Im Anschluss liefern CRYPTIC BROOD einen feisten Batzen Death Metal. Das Wolfsburger Trio lärmt seit zehn Jahren ohne Kompromiss und macht seinem Namen auch an diesem Tag alle Ehre. Auch wenn die Band an diesem Abend ohne Bassisten und Sänger Dennis Butzke auskommen muss, hat die Truppe mit Eike Reinke einen starken Live-Ersatz am Start. Der „schwerst“ räudige Old-School-Death-Metal macht auch bei Tageslicht Laune und die Anwesenden bekommen das komplette „Würgreiz-und-Gerumpel“-Programm.

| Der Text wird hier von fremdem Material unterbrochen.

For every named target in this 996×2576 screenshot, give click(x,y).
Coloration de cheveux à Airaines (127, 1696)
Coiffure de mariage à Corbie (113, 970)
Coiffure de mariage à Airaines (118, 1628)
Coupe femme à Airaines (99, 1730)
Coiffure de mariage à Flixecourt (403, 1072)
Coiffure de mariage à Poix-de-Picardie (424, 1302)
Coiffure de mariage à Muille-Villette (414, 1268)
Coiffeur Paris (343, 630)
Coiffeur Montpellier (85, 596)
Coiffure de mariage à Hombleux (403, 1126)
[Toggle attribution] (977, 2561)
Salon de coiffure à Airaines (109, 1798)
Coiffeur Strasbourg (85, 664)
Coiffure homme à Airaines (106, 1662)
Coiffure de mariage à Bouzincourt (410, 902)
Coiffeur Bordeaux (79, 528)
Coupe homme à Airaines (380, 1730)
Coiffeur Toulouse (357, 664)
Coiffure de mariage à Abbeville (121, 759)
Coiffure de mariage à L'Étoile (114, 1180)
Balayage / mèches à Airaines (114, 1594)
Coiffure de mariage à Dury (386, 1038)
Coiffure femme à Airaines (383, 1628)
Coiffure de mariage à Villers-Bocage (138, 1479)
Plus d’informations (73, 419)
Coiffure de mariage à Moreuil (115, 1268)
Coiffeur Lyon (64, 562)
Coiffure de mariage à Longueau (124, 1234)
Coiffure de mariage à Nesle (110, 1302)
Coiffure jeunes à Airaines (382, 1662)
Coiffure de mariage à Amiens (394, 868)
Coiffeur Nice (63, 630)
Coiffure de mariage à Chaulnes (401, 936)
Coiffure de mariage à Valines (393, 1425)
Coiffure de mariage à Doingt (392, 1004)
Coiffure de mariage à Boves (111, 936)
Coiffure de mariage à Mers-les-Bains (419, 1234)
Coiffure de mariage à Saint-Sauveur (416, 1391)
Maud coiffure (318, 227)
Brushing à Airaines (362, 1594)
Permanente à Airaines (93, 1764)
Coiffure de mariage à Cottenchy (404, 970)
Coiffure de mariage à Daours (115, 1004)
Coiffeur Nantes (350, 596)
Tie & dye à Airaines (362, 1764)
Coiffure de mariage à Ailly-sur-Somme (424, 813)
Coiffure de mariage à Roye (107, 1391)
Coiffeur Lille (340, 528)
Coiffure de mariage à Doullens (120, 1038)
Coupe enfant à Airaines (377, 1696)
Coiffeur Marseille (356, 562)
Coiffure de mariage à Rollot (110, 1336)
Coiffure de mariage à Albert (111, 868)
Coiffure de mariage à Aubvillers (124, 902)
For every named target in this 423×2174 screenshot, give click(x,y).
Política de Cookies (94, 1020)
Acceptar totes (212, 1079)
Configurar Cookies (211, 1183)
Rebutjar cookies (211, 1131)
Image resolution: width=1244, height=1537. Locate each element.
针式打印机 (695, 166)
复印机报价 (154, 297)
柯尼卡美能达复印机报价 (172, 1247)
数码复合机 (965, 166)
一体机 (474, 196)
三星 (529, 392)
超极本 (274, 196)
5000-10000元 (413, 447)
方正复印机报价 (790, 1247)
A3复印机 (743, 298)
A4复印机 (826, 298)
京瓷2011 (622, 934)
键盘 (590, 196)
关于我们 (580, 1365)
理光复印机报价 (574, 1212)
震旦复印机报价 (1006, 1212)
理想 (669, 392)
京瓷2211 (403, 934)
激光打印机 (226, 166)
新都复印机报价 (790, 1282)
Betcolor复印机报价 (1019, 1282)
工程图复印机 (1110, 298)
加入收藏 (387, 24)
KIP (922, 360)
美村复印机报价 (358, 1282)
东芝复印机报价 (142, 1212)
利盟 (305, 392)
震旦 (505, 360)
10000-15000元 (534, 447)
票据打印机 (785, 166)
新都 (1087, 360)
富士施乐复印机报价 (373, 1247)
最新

Auch ARROGANZ sind ein beinhartes Dreigespann. Die Cottbusser Death-Blacker holzen bereits seit gefühlten Äonen durch den Underground und wissen inzwischen genau, wie sie die Anwesenden in Bewegung halten: Ihre energetische Mucke überzeugt vor allem durch Brachialität und Authentizität auf den Bühnenbrettern. Kein Wunder, dass sich allmählich mehr Metalheads vor der Stage versammeln und die Band kräftig abfeiern.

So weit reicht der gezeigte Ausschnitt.